Theo is 52, but looks 20 years older. He’s been in and out of treatment a dozen times, has sometimes stayed sober for months at a time, and can quote from the Big Book like a preacher cites Scripture. He was picked up by police after passing out under a highway overpass.

Go to any detox facility, rehab center, or substance-abuse support-group meeting in the United States, and you’ll hear similar tales. A 2013 survey conducted by the National Institute on Drug Abuse indicated that an estimated 22.7 million Americans needed treatment for problems related to drugs or alcohol. The institute also determined that the "total overall costs of substance abuse in the United States, including productivity and health- and crime-related costs, exceed $600 billion annually."

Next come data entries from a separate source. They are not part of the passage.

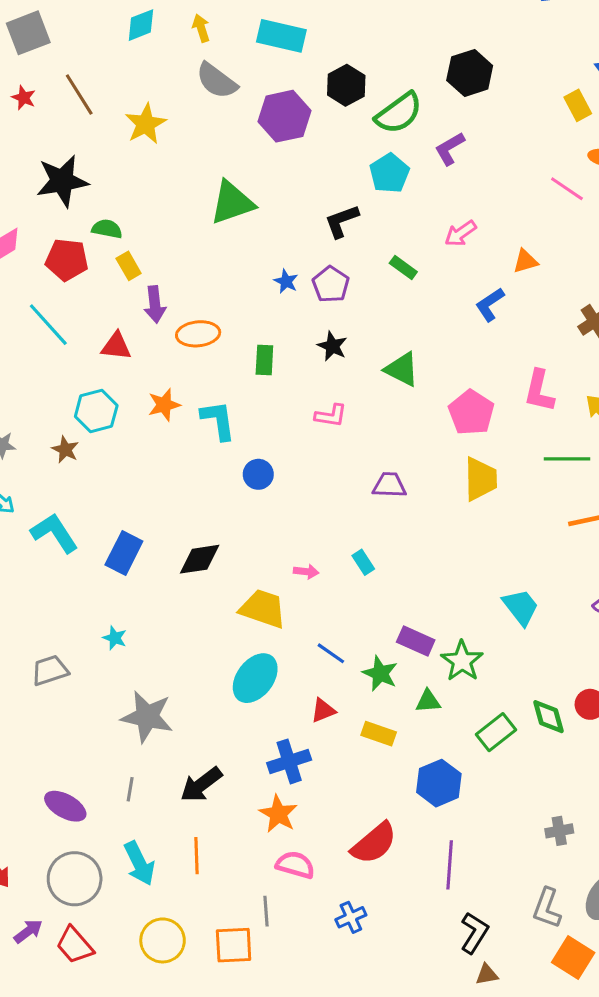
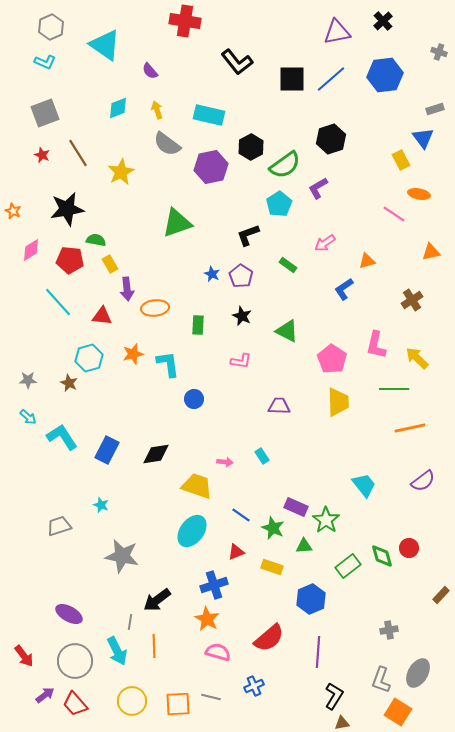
gray line: (130, 789) -> (130, 622), moved
gray line: (266, 911) -> (211, 697), moved, turned -72

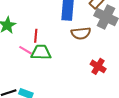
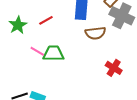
red line: (36, 36) -> (46, 20), moved, turned 56

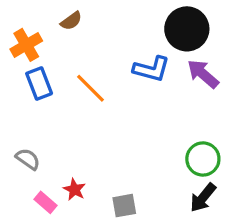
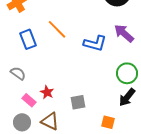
blue L-shape: (152, 69) -> (95, 43), moved
purple arrow: (203, 74) -> (124, 33), moved
blue rectangle: (39, 84) -> (28, 39), moved

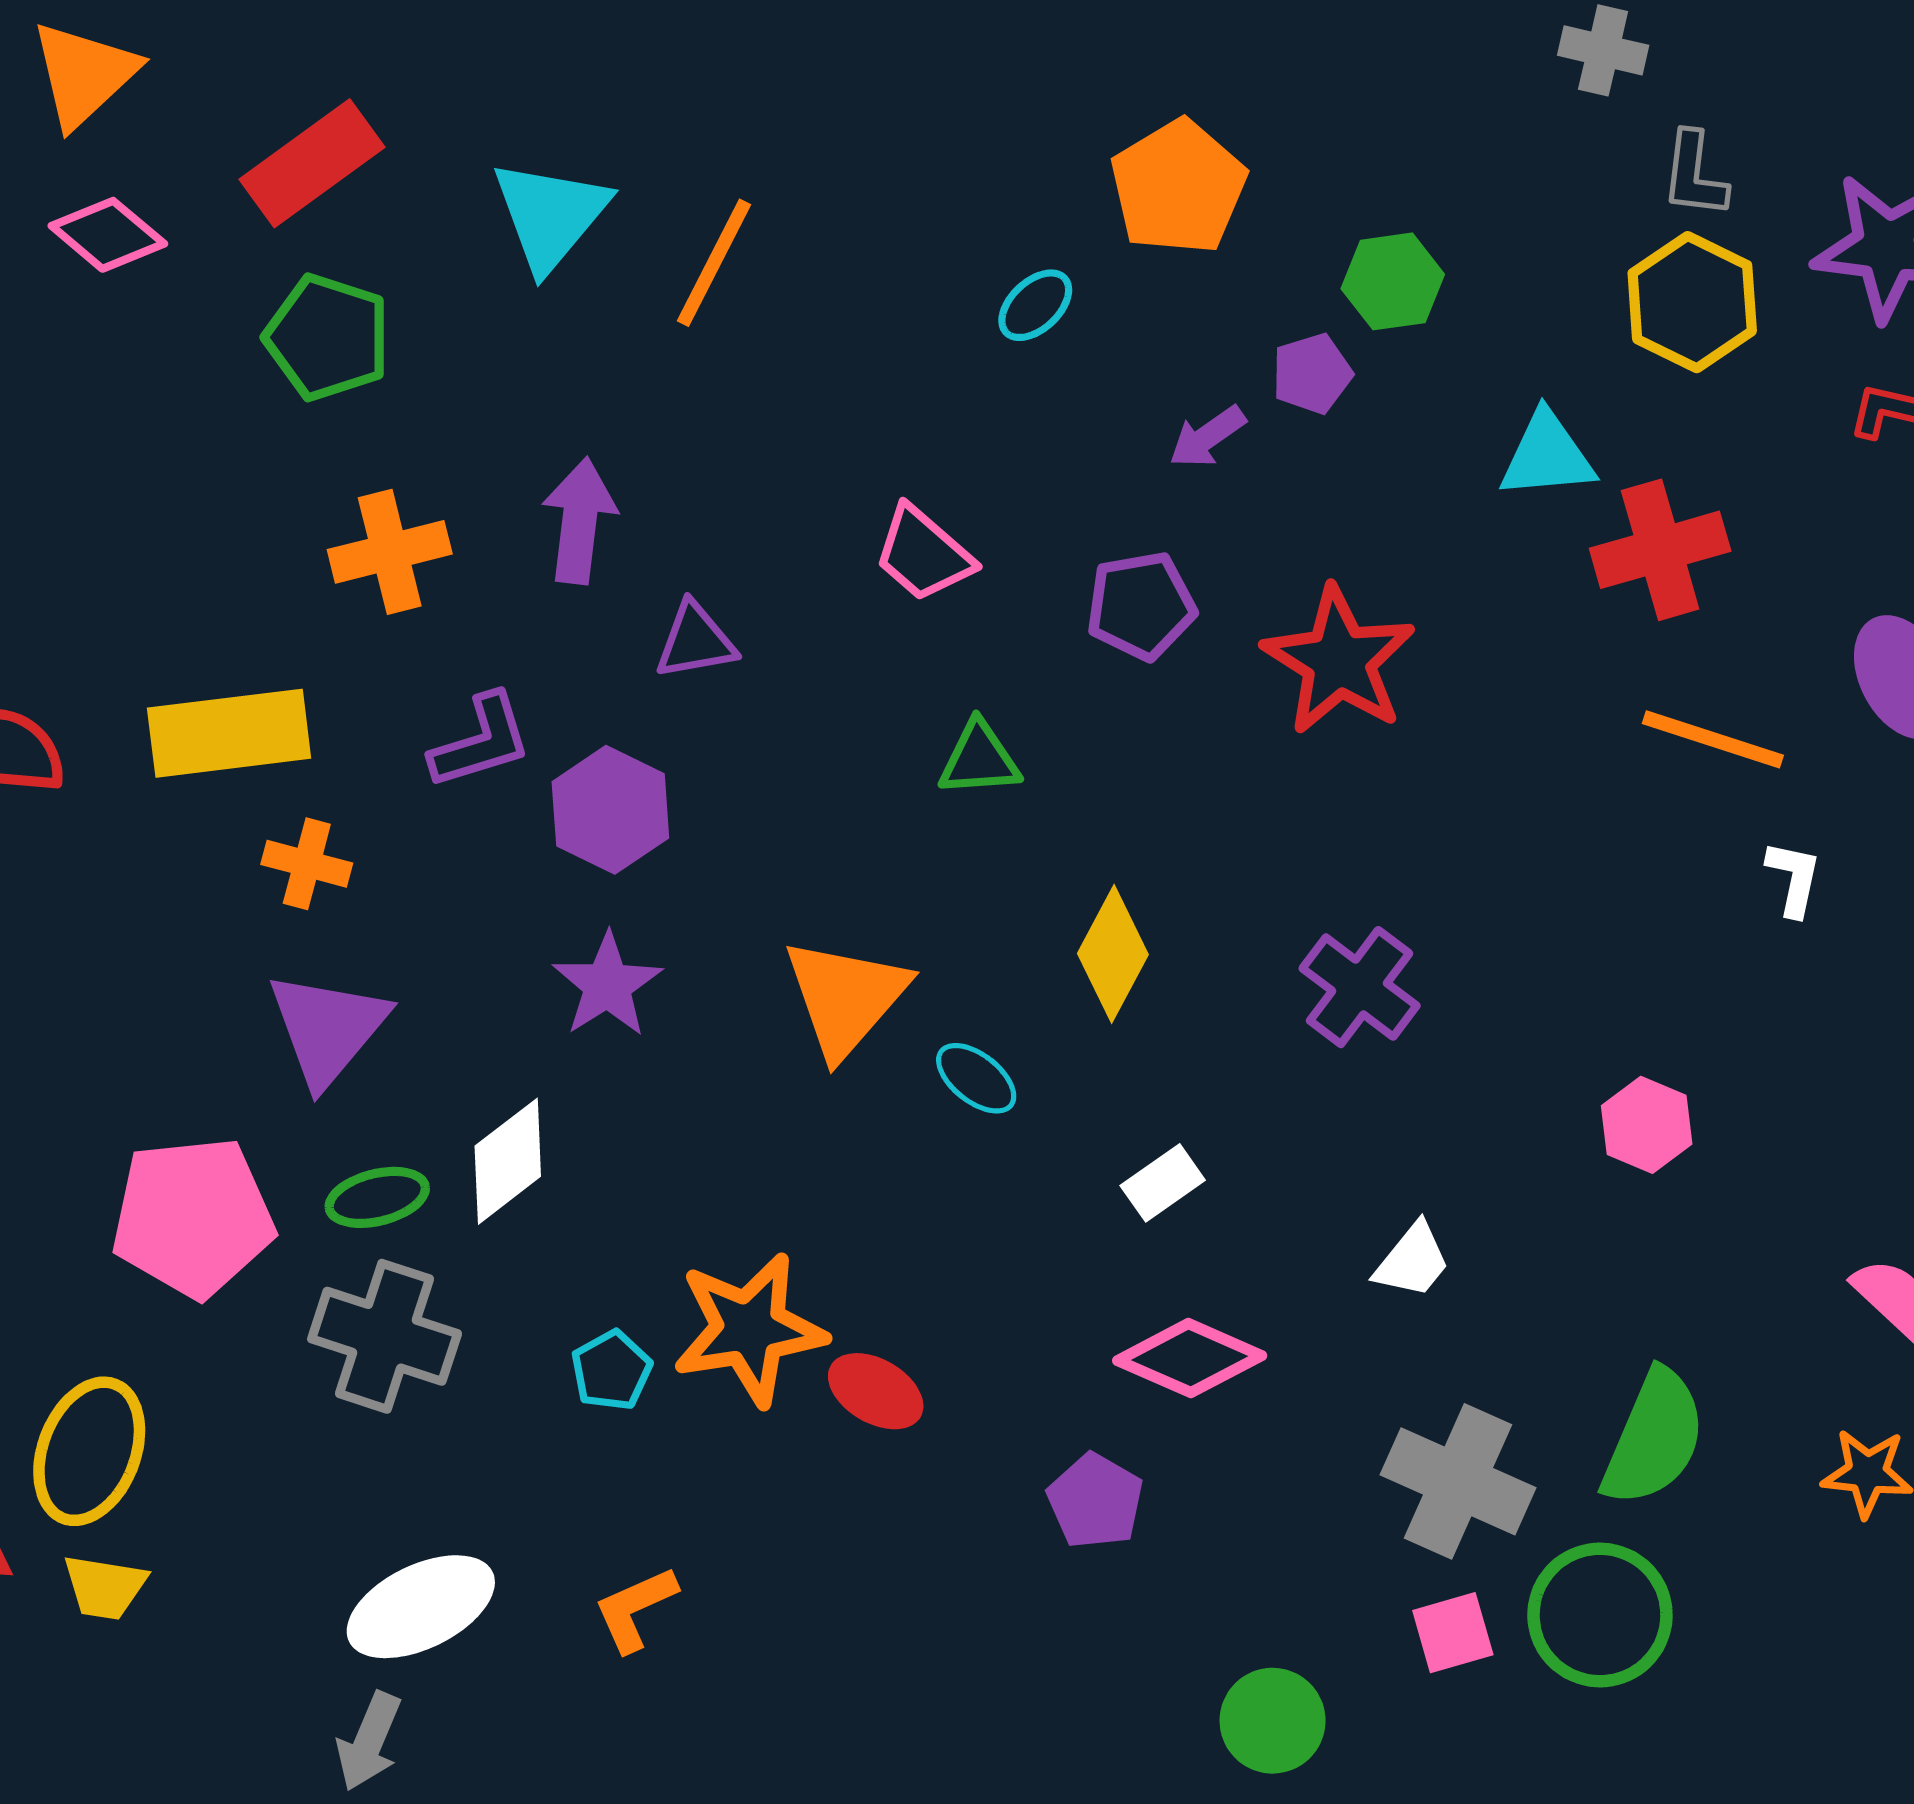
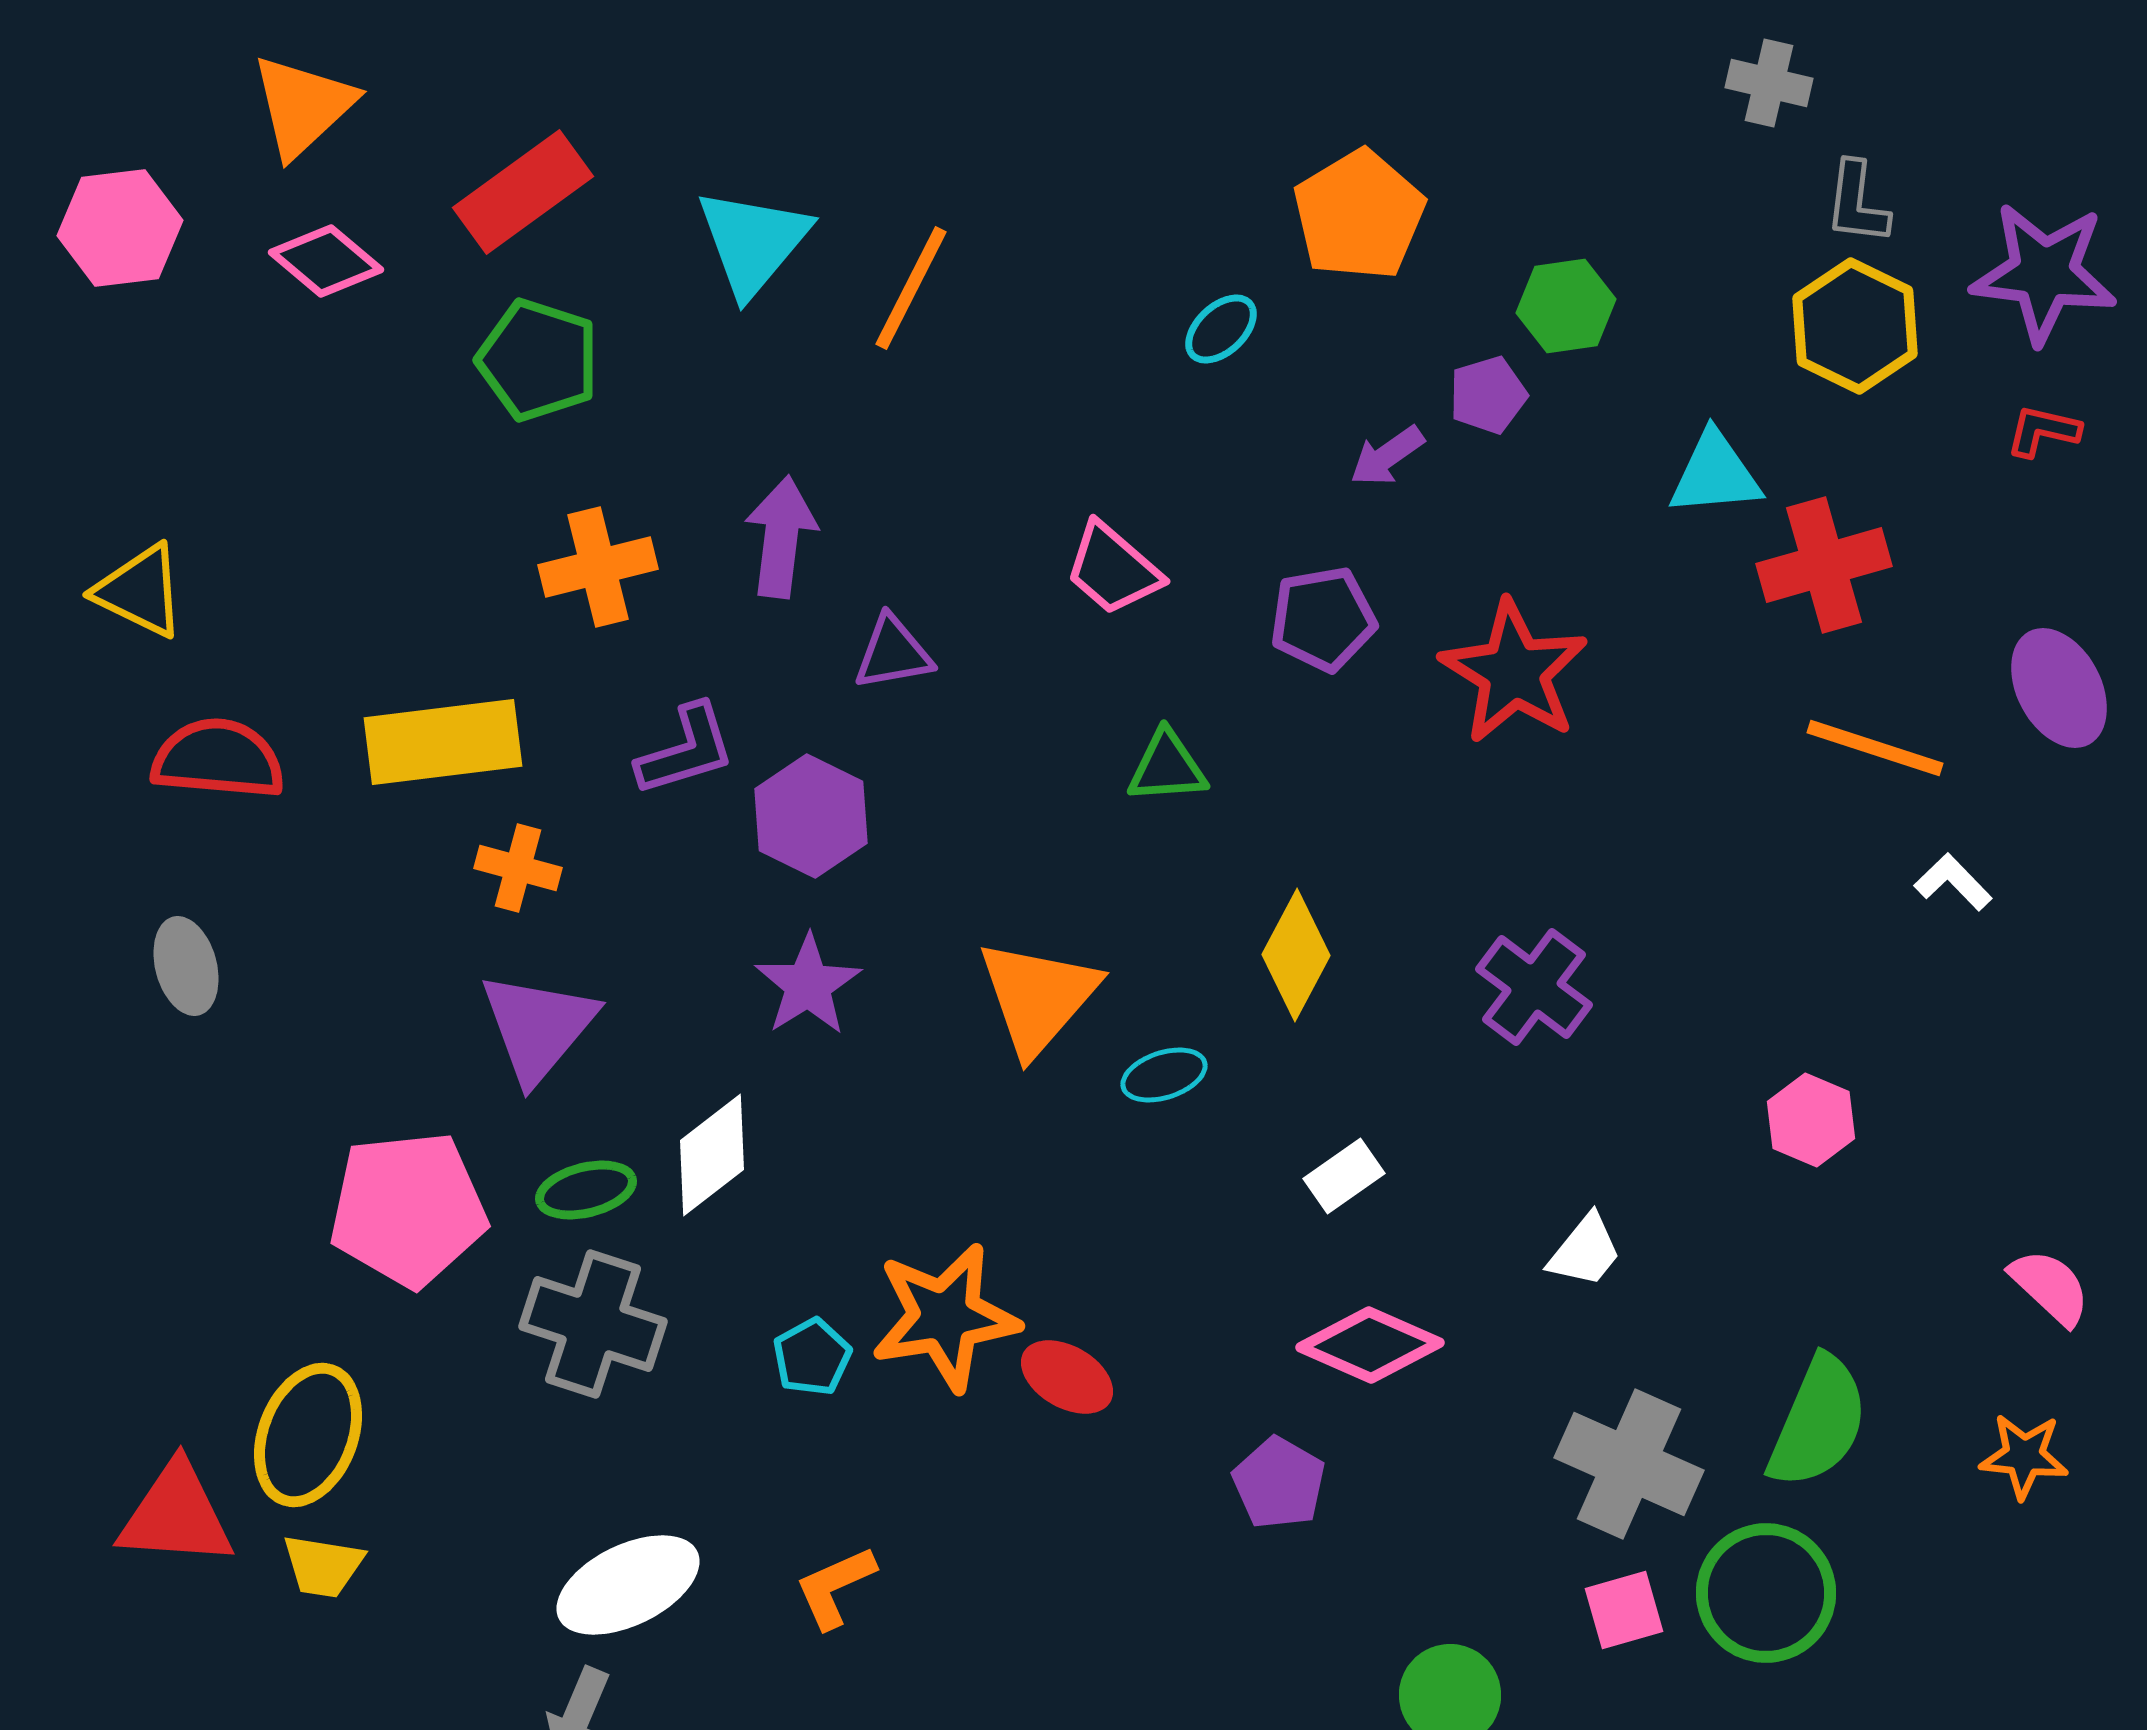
white L-shape: (1794, 878) -> (1953, 882), turned -56
cyan ellipse: (976, 1078) -> (1164, 1075), turned -56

Today, as the nation’s opiate epidemic makes headlines and policy makers grapple with the question of whether to legalize marijuana, academics from a variety of disciplines are trying to understand addiction and find successful treatments for people like Robert, Anita, and Theo. Last summer, for instance, neuroscientists at the University of Texas at Austin conducted experiments on mice that led them to conclude that a medicine already approved by the FDA to treat high blood pressure could eventually help erase the unconscious memories and cues that can lead recovering addicts to relapse. Scholars like Carl Hart, a professor of psychology at Columbia University, and the Princeton economists Angus Deaton and Anne Case are conducting increasingly sophisticated data-driven studies to determine how a person’s race, class, and age can predict risky behavior.